# Tutorial 02-01 - Data Structures

Sometimes we're given data that we're unsure about the structure or quality of.  It may be given to us by a colleague, or we might get the data from an API.  In many cases (especially when we're working with web services and APIs), the data we're given is JSON.

In this tutorial, we'll go over some basics of working with lists and dictionaries in Python and see how that enables us to explore an unknown JSON file Pythonically.

## List Basics

Let's walk through some basics of lists and how we can work with them.
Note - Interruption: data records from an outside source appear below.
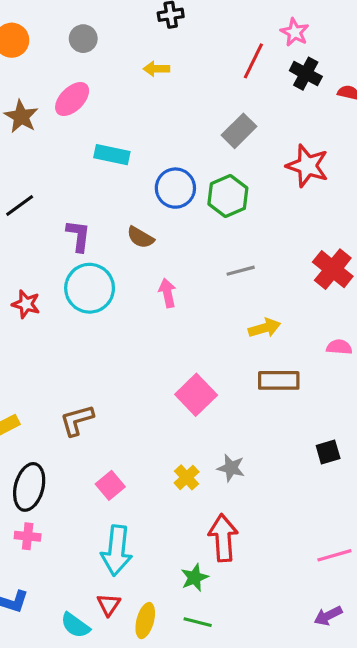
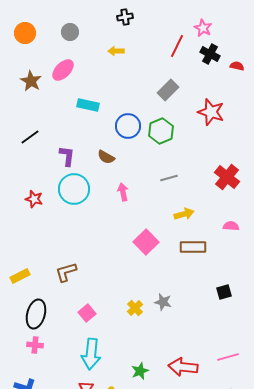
pink square: (196, 395) -> (146, 242), moved
red arrow: (223, 538) -> (183, 367), moved, turned -80

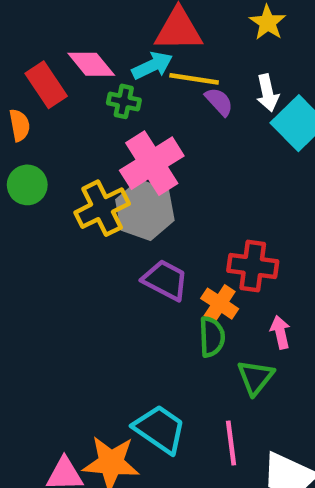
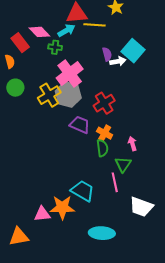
yellow line: (194, 79) -> (94, 25), moved
white arrow: (268, 93) -> (118, 61), moved, turned -84
purple semicircle: (219, 102) -> (107, 54), moved, turned 32
red cross: (253, 266) -> (104, 103), moved, turned -35
pink line: (231, 443) -> (115, 182), moved

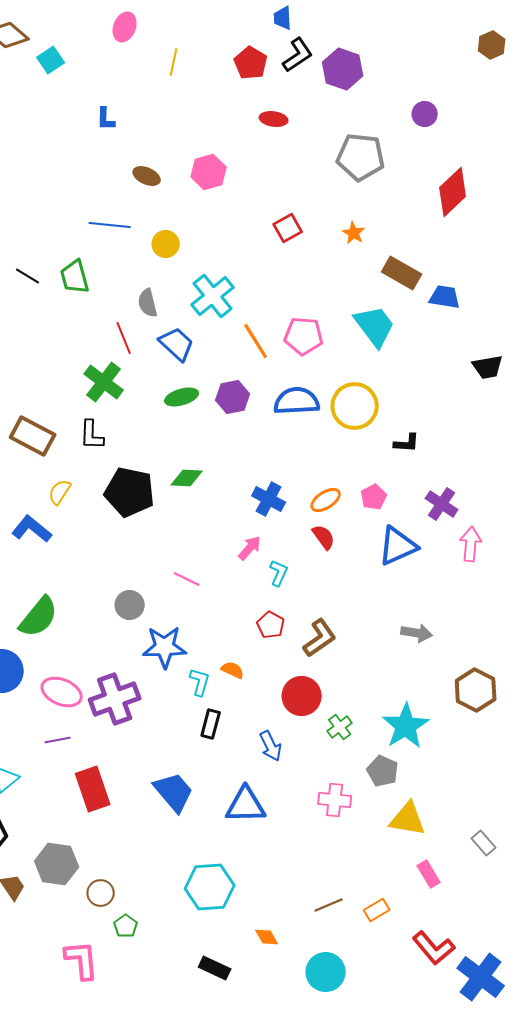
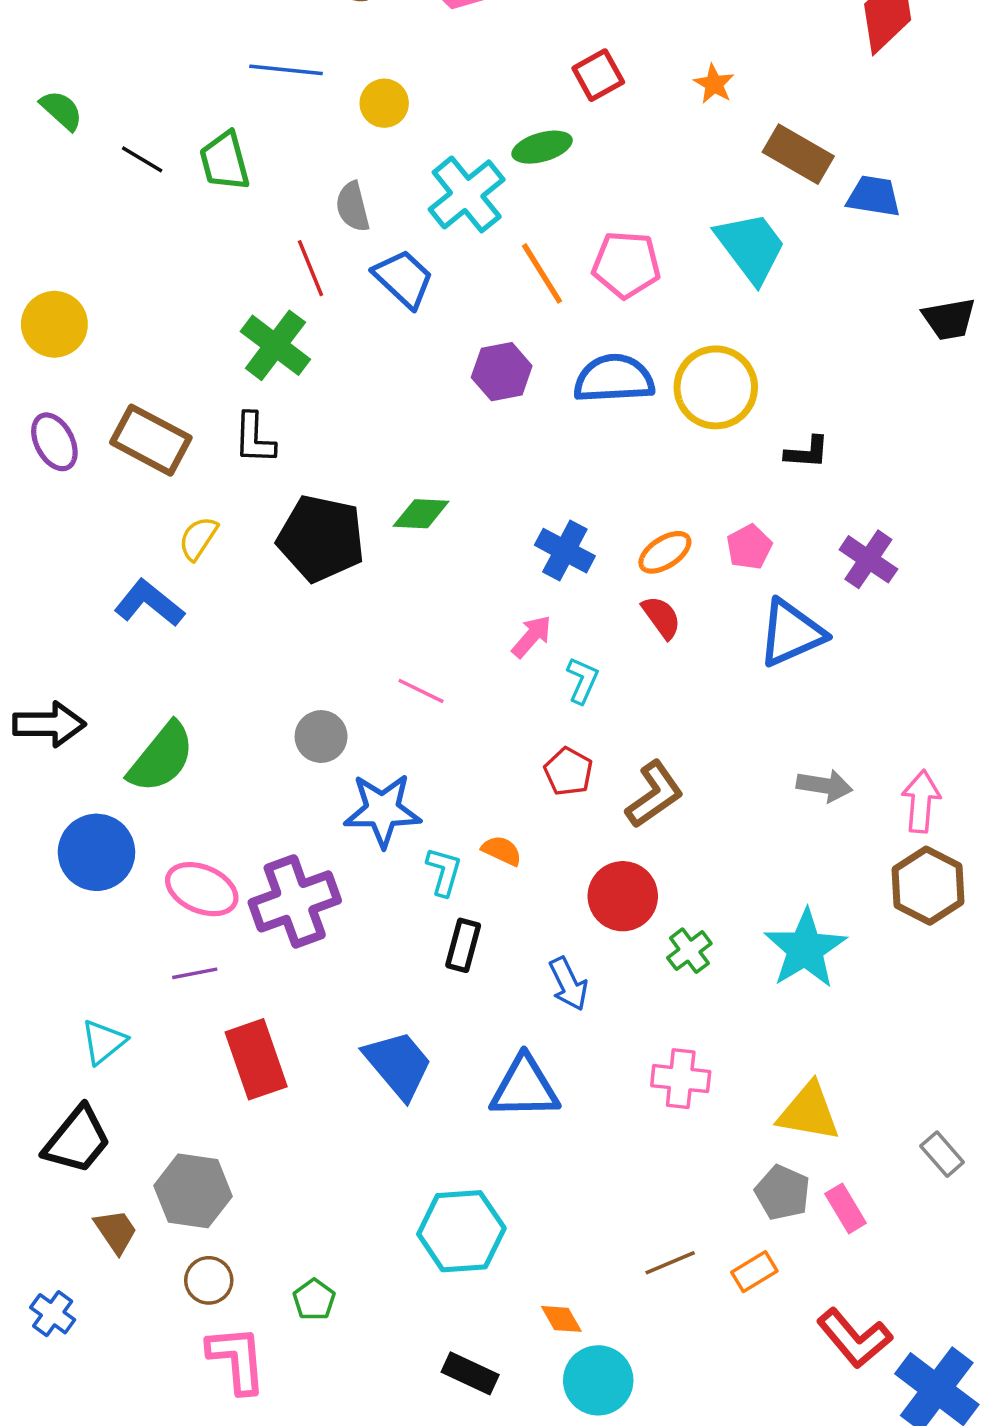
green ellipse: (182, 397) -> (542, 147), moved
pink arrow: (471, 544) -> (921, 801), moved
gray pentagon: (383, 771) -> (782, 1193), moved
brown circle: (101, 893) -> (209, 1280), moved
cyan circle: (326, 972) -> (598, 1380), moved

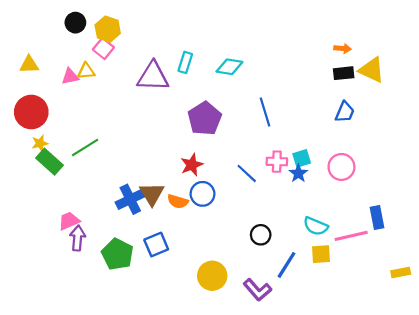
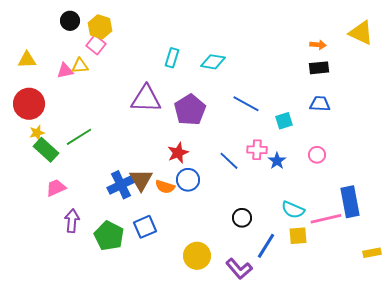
yellow triangle: (372, 70) -> (361, 33), moved
purple triangle: (153, 76) -> (146, 99), moved
blue line: (265, 112) -> (246, 104), turned -44
blue trapezoid: (345, 112) -> (320, 104), turned -110
cyan square: (302, 158) -> (284, 121), moved
pink circle: (341, 167) -> (317, 155), size x0.7
blue rectangle: (377, 218) -> (350, 202), size x1.4
pink trapezoid: (69, 221) -> (56, 188), moved

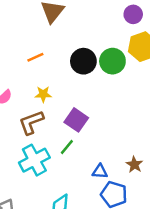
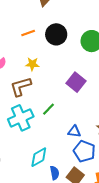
black circle: (83, 61) -> (56, 34), moved
purple square: (76, 120) -> (76, 82), moved

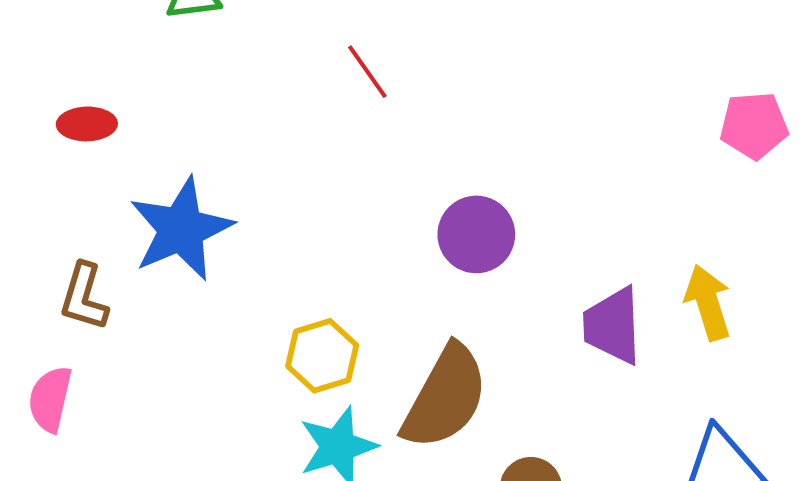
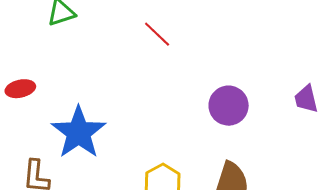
purple trapezoid: (613, 326) -> (306, 99), moved, size x0.7

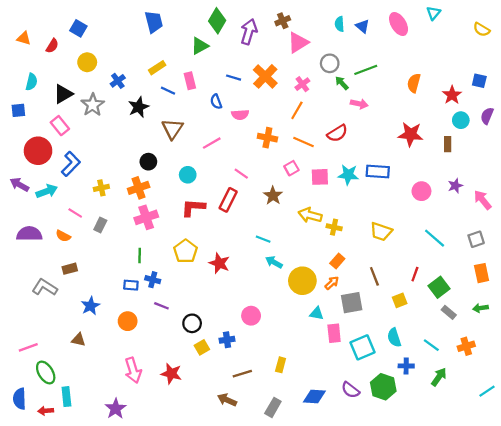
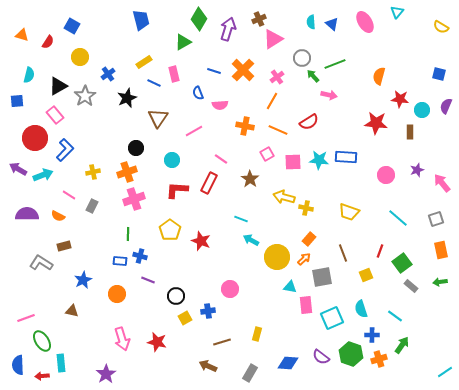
red star: (452, 95) -> (400, 99), moved, turned -30
orange cross: (466, 346) -> (379, 359), moved
cyan line: (487, 391) -> (445, 372), moved

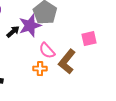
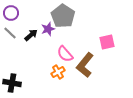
purple star: (30, 26) -> (48, 29), size x0.6
orange cross: (40, 69) -> (58, 72), turned -32

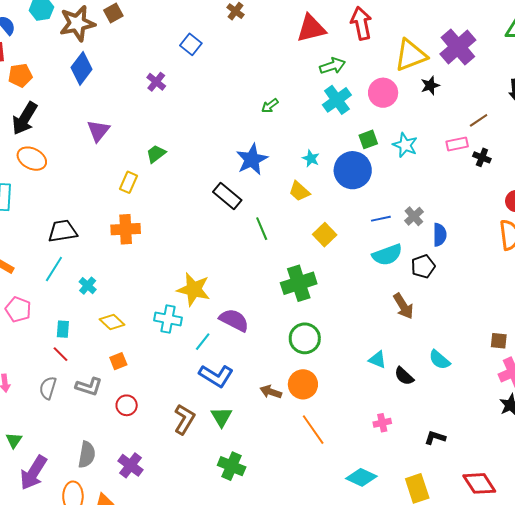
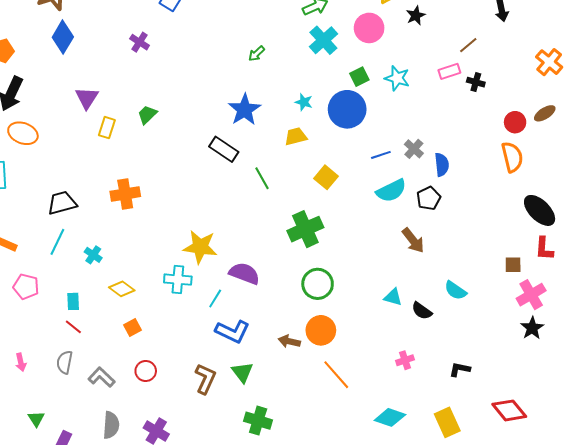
yellow rectangle: (128, 182) -> (107, 128), moved
yellow trapezoid: (299, 191) -> (296, 136), turned 130
gray L-shape: (89, 387) -> (101, 377), moved, turned -148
It's worth having these concepts at hand when you're trying to figure out the structure of some new unknown data.

#### 1.  Create a list.

First, you'll create a list.  The easiest way to create your own list in Python is to write it yourself.  This also gives you a great idea of how lists are structured.  Start by assigning a variable name to your new list.  Then all you need to do is put some values in between square brackets with commas to separate them.

In [28]:
# create a list
list_1 = [1, 2, 3, 5, 7, 8]

Now that you've made a list, you can print that list or use functions on that list.

In [29]:
print(list_1)

[1, 2, 3, 5, 7, 8]


In [30]:
len(list_1)

6

NOTE - The function `len()` is a built-in Python function that will tell you the length of something.  It works with lists, tuples, strings, and many other data types.

#### 2.  Use an index to access values in the list.

Now that you've created a list, you can access the items in that list using a special property of lists.  The *index* values of the list items represent each item in order.  The index starts at 0 which represents the first item in the list.  The list index increases by 1 for each subsequent value, so the second item in the list has an index of 1.

You can access an item in a certain position in the list by using square brackets with your list variable like in this example below.

In [31]:
list_1[0]

1

In [32]:
list_1[1]

2

Try this with other indexes up until the end of the list.

#### 3.  Use an index to access the last value in the list.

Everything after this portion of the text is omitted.